▶ PROMPT:
Each line of the data that includes the string "Soekarno" is to be copied out.

BEGIN MATERIAL PROVIDED

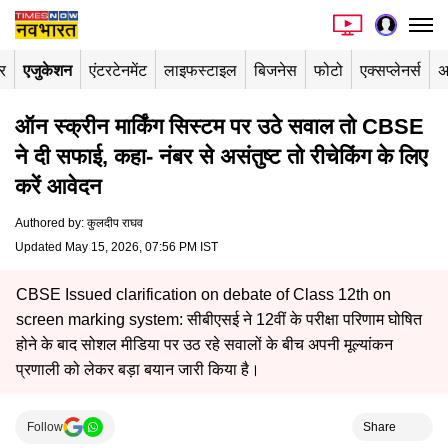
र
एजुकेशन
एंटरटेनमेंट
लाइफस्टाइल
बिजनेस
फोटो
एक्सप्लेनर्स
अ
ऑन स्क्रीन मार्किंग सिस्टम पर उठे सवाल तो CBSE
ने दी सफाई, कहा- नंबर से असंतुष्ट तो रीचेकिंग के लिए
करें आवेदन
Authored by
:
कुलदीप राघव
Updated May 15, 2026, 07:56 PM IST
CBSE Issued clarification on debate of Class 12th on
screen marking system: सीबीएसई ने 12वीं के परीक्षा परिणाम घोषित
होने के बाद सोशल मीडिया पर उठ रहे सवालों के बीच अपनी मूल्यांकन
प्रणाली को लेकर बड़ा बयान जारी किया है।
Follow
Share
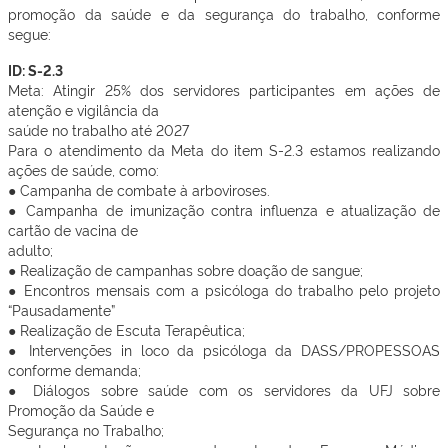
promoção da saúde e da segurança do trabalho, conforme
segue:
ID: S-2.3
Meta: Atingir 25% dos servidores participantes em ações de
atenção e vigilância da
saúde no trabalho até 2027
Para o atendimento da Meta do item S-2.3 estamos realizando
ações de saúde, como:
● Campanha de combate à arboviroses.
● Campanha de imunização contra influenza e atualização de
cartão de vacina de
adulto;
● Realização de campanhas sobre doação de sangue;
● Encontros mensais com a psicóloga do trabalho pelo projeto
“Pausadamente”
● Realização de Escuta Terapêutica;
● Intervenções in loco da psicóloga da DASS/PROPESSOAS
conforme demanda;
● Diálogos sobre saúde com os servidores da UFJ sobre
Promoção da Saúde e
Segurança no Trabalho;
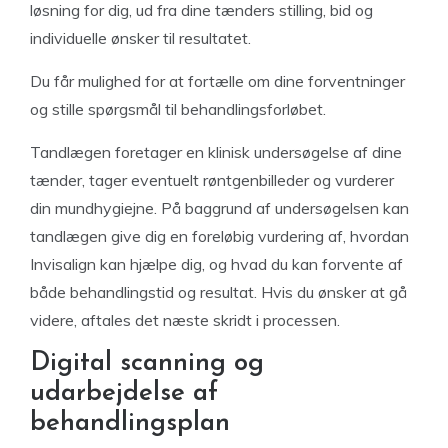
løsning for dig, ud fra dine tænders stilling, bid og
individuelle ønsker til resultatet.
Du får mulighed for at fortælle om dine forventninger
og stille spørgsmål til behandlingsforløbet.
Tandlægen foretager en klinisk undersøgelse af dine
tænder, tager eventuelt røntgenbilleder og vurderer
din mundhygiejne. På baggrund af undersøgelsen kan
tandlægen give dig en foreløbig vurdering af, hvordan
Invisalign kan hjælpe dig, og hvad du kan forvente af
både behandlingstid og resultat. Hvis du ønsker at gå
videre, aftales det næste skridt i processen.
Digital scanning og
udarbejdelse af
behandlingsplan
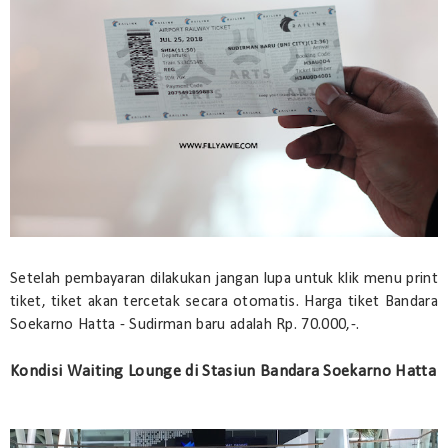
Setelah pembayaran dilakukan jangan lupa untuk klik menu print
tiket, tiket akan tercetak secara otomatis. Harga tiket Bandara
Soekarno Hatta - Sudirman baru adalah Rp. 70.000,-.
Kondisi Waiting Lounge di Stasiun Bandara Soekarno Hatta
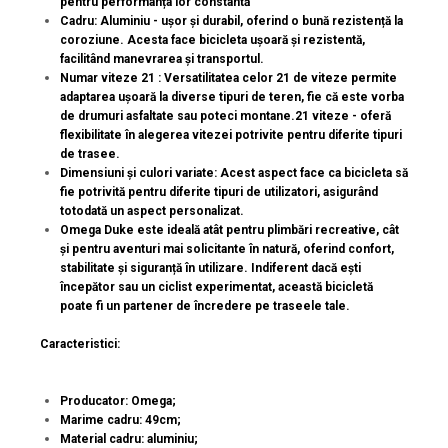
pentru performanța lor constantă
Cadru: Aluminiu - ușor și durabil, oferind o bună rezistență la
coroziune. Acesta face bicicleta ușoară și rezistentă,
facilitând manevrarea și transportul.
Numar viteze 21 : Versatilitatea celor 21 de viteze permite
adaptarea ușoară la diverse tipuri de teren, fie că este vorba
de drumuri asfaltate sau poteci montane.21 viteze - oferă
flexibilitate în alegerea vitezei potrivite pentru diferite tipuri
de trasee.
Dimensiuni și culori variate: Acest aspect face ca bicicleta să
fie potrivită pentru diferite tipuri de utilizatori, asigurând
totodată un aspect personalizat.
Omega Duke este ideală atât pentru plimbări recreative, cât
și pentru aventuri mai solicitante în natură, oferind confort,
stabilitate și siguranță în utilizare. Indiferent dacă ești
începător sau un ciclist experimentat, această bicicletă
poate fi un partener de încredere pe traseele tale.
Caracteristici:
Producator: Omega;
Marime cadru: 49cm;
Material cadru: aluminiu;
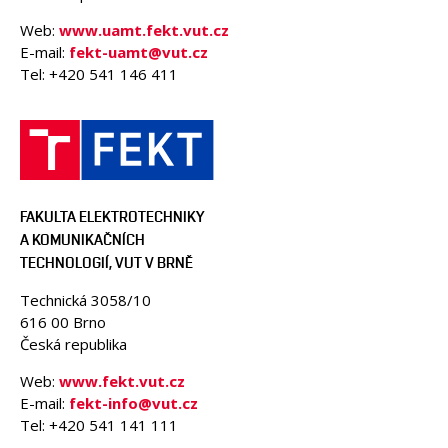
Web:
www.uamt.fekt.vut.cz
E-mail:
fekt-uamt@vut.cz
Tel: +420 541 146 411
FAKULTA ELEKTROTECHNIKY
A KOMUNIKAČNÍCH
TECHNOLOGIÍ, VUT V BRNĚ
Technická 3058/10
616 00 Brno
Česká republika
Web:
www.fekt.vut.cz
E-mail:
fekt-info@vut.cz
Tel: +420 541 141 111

END MATERIAL PROVIDED

▶ EXERCISE SOLUTION:
Soekarno Hatta - Sudirman baru adalah Rp. 70.000,-.
Kondisi Waiting Lounge di Stasiun Bandara Soekarno Hatta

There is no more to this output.